# ACTIVITY
Check each line of the material below for "nabolag", then copy the ones that contain it.

▼

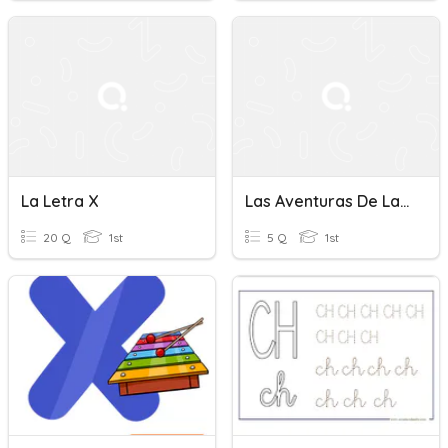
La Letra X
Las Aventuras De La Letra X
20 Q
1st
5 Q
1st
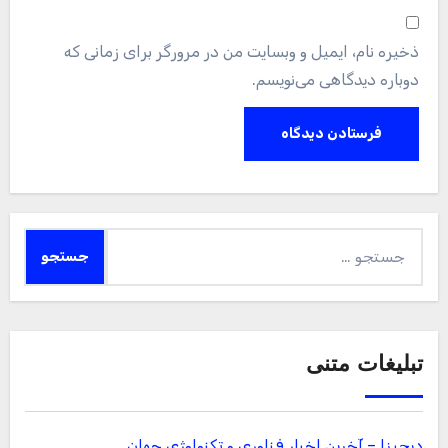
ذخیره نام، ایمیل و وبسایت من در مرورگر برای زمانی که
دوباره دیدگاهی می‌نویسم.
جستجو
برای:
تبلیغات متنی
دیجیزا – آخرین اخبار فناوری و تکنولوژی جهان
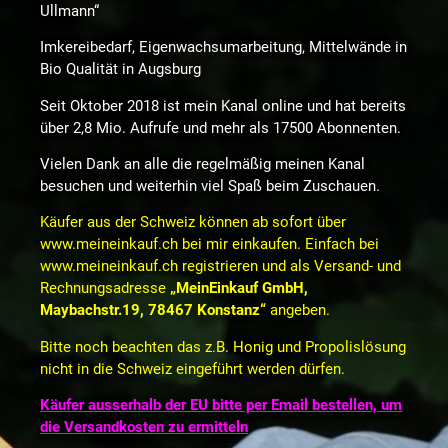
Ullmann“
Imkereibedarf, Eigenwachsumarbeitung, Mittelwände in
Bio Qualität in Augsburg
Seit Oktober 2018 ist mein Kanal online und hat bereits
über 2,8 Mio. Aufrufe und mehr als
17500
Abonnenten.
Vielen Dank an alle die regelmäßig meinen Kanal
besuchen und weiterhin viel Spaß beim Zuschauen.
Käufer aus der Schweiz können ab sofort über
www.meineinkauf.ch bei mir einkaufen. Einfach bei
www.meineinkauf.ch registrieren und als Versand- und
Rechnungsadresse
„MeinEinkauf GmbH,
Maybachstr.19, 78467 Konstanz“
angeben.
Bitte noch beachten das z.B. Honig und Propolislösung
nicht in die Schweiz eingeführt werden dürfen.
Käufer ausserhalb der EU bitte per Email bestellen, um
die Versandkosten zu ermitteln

▲
▼

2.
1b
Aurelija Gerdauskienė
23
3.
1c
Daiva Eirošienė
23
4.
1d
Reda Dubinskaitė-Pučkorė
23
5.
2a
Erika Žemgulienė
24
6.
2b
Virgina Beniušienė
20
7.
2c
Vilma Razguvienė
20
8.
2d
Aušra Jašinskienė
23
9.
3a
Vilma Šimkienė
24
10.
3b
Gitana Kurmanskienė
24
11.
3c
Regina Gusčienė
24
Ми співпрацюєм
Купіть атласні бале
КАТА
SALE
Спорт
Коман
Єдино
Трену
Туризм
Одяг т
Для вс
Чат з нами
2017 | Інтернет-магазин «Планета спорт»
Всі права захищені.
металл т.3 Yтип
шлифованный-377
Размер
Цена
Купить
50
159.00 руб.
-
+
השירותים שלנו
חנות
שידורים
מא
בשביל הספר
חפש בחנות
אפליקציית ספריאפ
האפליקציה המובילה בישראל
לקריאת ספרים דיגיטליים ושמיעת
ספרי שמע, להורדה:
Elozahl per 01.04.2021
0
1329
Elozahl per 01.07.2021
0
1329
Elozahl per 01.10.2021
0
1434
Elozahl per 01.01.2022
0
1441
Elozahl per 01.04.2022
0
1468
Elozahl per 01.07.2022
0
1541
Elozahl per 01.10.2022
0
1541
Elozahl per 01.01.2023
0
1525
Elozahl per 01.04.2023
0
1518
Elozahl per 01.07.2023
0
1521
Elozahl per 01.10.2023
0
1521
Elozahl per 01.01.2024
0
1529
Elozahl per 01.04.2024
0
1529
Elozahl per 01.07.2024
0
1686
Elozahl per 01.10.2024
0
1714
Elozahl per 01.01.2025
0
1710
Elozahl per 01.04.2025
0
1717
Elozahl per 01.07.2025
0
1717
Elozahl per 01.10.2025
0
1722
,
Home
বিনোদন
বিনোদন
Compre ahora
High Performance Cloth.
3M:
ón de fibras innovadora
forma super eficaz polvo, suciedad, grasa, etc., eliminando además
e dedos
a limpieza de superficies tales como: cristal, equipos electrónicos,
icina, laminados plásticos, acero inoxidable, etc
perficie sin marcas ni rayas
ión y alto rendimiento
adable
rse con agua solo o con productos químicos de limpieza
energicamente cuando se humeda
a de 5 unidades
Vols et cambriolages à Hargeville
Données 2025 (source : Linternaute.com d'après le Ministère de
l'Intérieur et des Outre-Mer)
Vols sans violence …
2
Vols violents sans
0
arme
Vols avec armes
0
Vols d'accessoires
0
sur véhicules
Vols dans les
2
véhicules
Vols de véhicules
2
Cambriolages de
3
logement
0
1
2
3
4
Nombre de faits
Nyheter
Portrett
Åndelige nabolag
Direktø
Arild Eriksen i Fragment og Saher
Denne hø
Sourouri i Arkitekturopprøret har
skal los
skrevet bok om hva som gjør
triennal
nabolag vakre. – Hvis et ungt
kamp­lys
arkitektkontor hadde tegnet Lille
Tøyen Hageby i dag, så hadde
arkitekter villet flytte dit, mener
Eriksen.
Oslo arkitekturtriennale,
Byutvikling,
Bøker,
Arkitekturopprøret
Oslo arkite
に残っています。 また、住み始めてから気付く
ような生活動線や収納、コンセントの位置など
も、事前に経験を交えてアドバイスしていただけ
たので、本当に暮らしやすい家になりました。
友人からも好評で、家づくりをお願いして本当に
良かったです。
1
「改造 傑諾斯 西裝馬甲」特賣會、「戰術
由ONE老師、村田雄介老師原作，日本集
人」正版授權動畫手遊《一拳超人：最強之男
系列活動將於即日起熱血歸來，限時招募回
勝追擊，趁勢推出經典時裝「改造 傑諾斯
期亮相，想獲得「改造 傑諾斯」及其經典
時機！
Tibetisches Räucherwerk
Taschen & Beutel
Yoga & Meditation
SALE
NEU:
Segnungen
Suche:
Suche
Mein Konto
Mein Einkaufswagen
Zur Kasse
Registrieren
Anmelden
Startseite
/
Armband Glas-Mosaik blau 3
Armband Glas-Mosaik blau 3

▲

# RESULT FOR THIS EXERCISE
Åndelige nabolag
nabolag vakre. – Hvis et ungt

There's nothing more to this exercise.